--- Dataset records ---
※ ※ ※
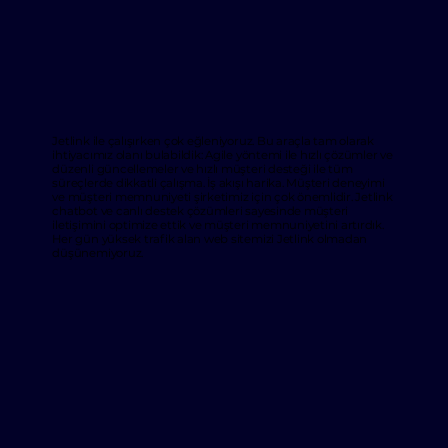
Jetlink ile çalışırken çok eğleniyoruz. Bu araçla tam olarak
ihtiyacımız olanı bulabildik: Agile yöntemi ile hızlı çözümler ve
düzenli güncellemeler ve hızlı müşteri desteği ile tüm
süreçlerde dikkatli çalışma. İş akışı harika. Müşteri deneyimi
ve müşteri memnuniyeti şirketimiz için çok önemlidir. Jetlink
chatbot ve canlı destek çözümleri sayesinde müşteri
iletişimini optimize ettik ve müşteri memnuniyetini artırdık.
Her gün yüksek trafik alan web sitemizi Jetlink olmadan
düşünemiyoruz.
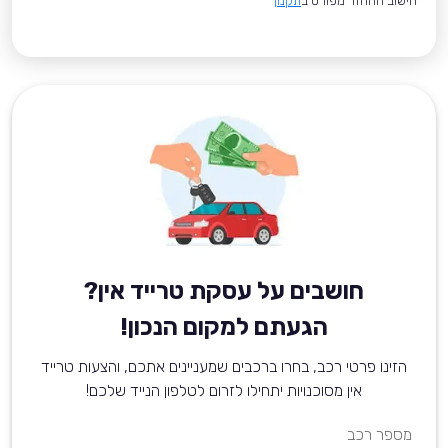
*חישוב ההחזר מפורט ב
תקנון
חושבים על עסקת טרייד אין?
הגעתם למקום הנכון!
הזינו פרטי רכב, בחרו ברכבים שמעניינים אתכם, והצעות טרייד
אין מסוכנויות יתחילו לזרום לטלפון הנייד שלכם!
מספר רכב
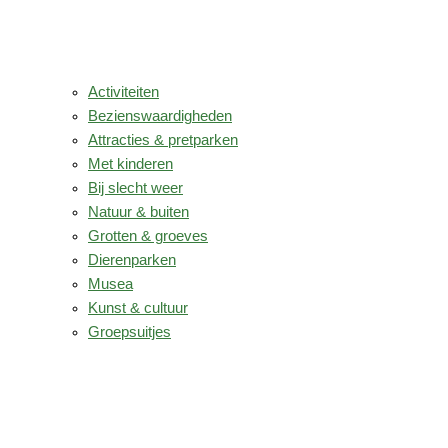
Activiteiten
Bezienswaardigheden
Attracties & pretparken
Met kinderen
Bij slecht weer
Natuur & buiten
Grotten & groeves
Dierenparken
Musea
Kunst & cultuur
Groepsuitjes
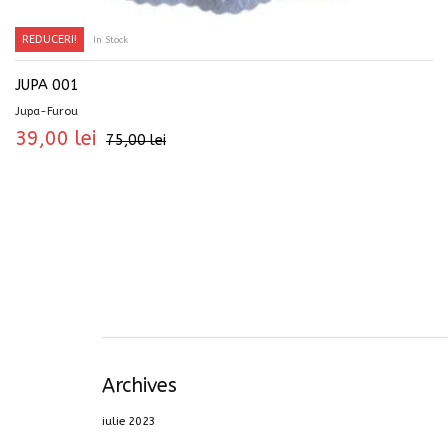
REDUCERI!
In Stock
SELECTEAZĂ OPȚIUNILE
JUPA 001
Jupa-Furou
39,00
lei
75,00
lei
Archives
iulie 2023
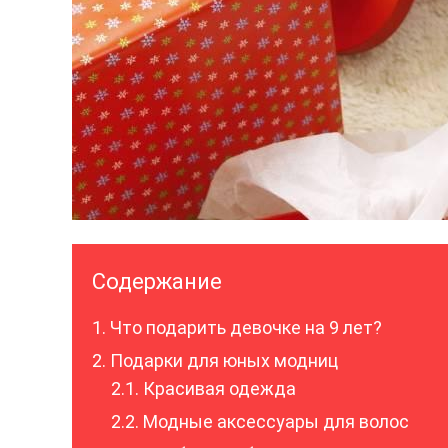
Содержание
Что подарить девочке на 9 лет?
Подарки для юных модниц
Красивая одежда
Модные аксессуары для волос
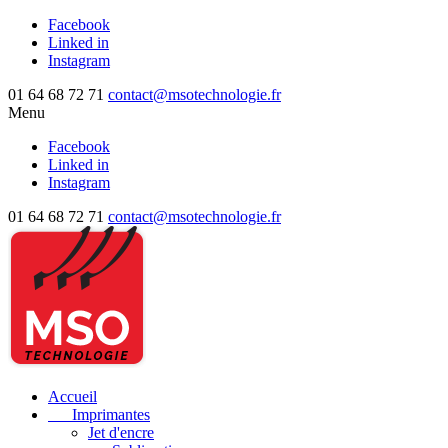
Facebook
Linked in
Instagram
01 64 68 72 71
contact@msotechnologie.fr
Menu
Facebook
Linked in
Instagram
01 64 68 72 71
contact@msotechnologie.fr
Accueil
Imprimantes
Jet d'encre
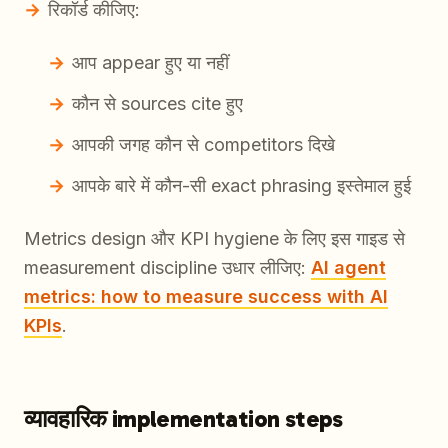
रिकॉर्ड कीजिए:
आप appear हुए या नहीं
कौन से sources cite हुए
आपकी जगह कौन से competitors दिखे
आपके बारे में कौन-सी exact phrasing इस्तेमाल हुई
Metrics design और KPI hygiene के लिए इस गाइड से
measurement discipline उधार लीजिए:
AI agent
metrics: how to measure success with AI
KPIs
.
व्यावहारिक implementation steps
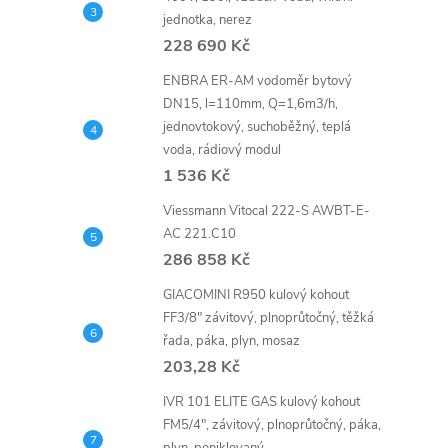
n
jednotka, nerez
e
228 690 Kč
ENBRA ER-AM vodoměr bytový
l
DN15, l=110mm, Q=1,6m3/h,
jednovtokový, suchoběžný, teplá
voda, rádiový modul
1 536 Kč
Viessmann Vitocal 222-S AWBT-E-
AC 221.C10
286 858 Kč
GIACOMINI R950 kulový kohout
FF3/8" závitový, plnoprůtočný, těžká
řada, páka, plyn, mosaz
203,28 Kč
IVR 101 ELITE GAS kulový kohout
FM5/4", závitový, plnoprůtočný, páka,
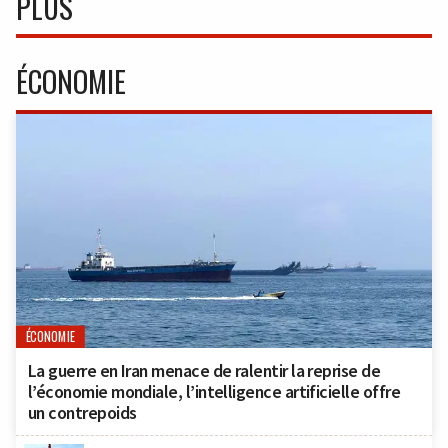
PLUS
ÉCONOMIE
ÉCONOMIE
La guerre en Iran menace de ralentir la reprise de
l’économie mondiale, l’intelligence artificielle offre
un contrepoids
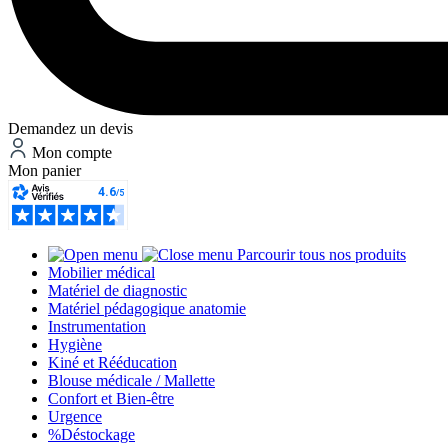
Demandez un devis
Mon compte
Mon panier
Parcourir tous nos produits
Mobilier médical
Matériel de diagnostic
Matériel pédagogique anatomie
Instrumentation
Hygiène
Kiné et Rééducation
Blouse médicale / Mallette
Confort et Bien-être
Urgence
%
Déstockage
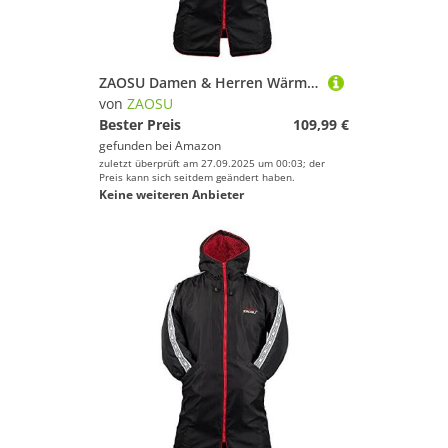
ZAOSU Damen & Herren Wärmemantel, Bademantel Kinder & Erwachsene, Schwimmen, Triathlon, Surfen, Freiwasser, Outdoor Sport, Größe:M
von
ZAOSU
Bester Preis
109,99 €
gefunden bei
Amazon
zuletzt überprüft am 27.09.2025 um 00:03; der
Preis kann sich seitdem geändert haben.
Keine weiteren Anbieter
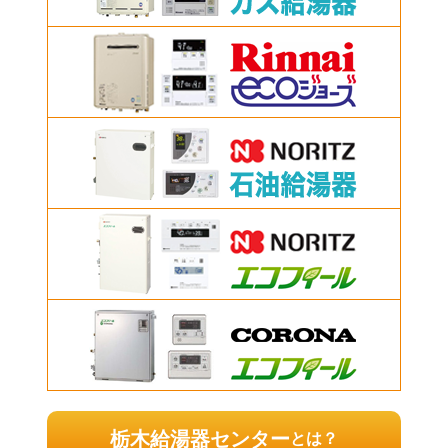
栃木給湯器センター
とは？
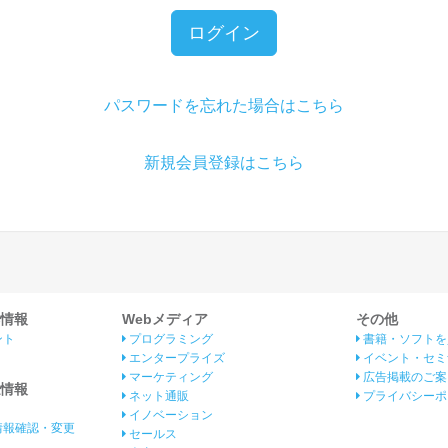
ログイン
パスワードを忘れた場合はこちら
新規会員登録はこちら
情報
Webメディア
その他
ント
プログラミング
書籍・ソフトを
エンタープライズ
イベント・セミ
マーケティング
広告掲載のご案
情報
ネット通販
プライバシーポ
イノベーション
情報確認・変更
セールス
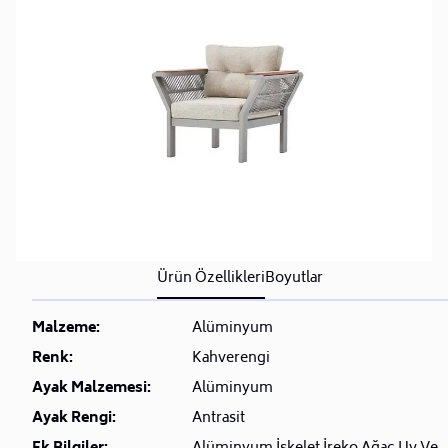
iptal ve iade hakkı yoktur.
• Bu talebinizi siparişinizden sonra müşteri
hizmetlerimiz (
0850 223 08 23)
üzerinden bizlere
iletebilirsiniz.
Sorularınız için
Sıkça Sorulan Sorular
bölümünü
ziyaret ediniz.
Ürün Özellikleri
Boyutlar
Malzeme:
Alüminyum
Renk:
Kahverengi
Ayak Malzemesi:
Alüminyum
Ayak Rengi:
Antrasit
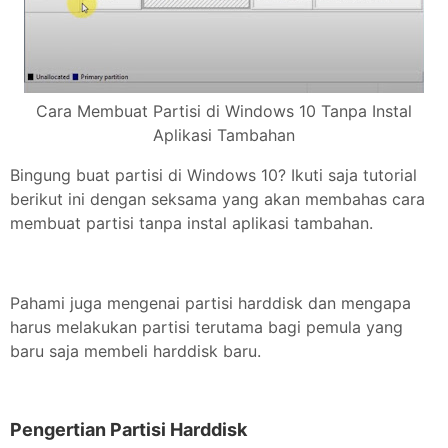
Cara Membuat Partisi di Windows 10 Tanpa Instal
Aplikasi Tambahan
Bingung buat partisi di Windows 10? Ikuti saja tutorial
berikut ini dengan seksama yang akan membahas cara
membuat partisi tanpa instal aplikasi tambahan.
Pahami juga mengenai partisi harddisk dan mengapa
harus melakukan partisi terutama bagi pemula yang
baru saja membeli harddisk baru.
Pengertian Partisi Harddisk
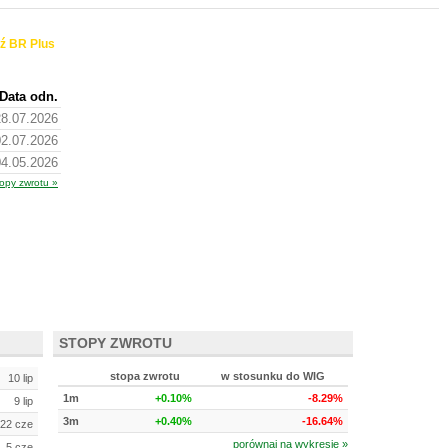
ź BR Plus
Data odn.
28.07.2026
02.07.2026
04.05.2026
opy zwrotu »
STOPY ZWROTU
stopa zwrotu
w stosunku do WIG
10 lip
1m
+0.10%
-8.29%
9 lip
3m
+0.40%
-16.64%
22 cze
porównaj na wykresie »
5 cze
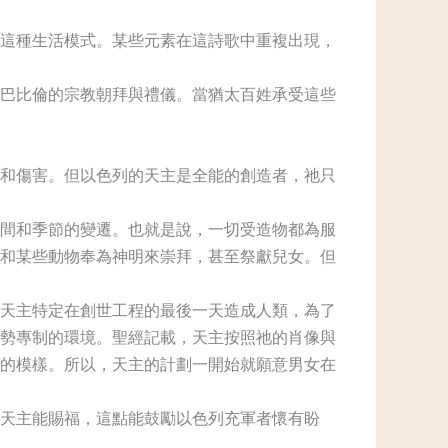
這種生活模式。某些元素在這詩歌中重複出現，
巴比倫的宗教朝拜與禮儀。當猶太百姓承受這些
和傷害。但以色列的天主是全能的創造者，祂只
間和季節的變遷。也就是說，一切受造物都為服
和某些動物奉為神明來崇拜，甚至祭獻兒女。但
天主特定在創世工程的最後一天造成人類，為了
勢專制的環境。聖經記載，天主按照祂的肖像與
的模樣。所以，天主的計劃一開始就願意男女在
天主能賜福，這點能鼓勵以色列充軍者懷有盼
※ ※ ※
Exactly as written, repeat the lines from the beginning of the entries up to and including the line with "süreçlerde dikkatli çalışma.", but not the pictures.

Jetlink ile çalışırken çok eğleniyoruz. Bu araçla tam olarak
ihtiyacımız olanı bulabildik: Agile yöntemi ile hızlı çözümler ve
düzenli güncellemeler ve hızlı müşteri desteği ile tüm
süreçlerde dikkatli çalışma. İş akışı harika. Müşteri deneyimi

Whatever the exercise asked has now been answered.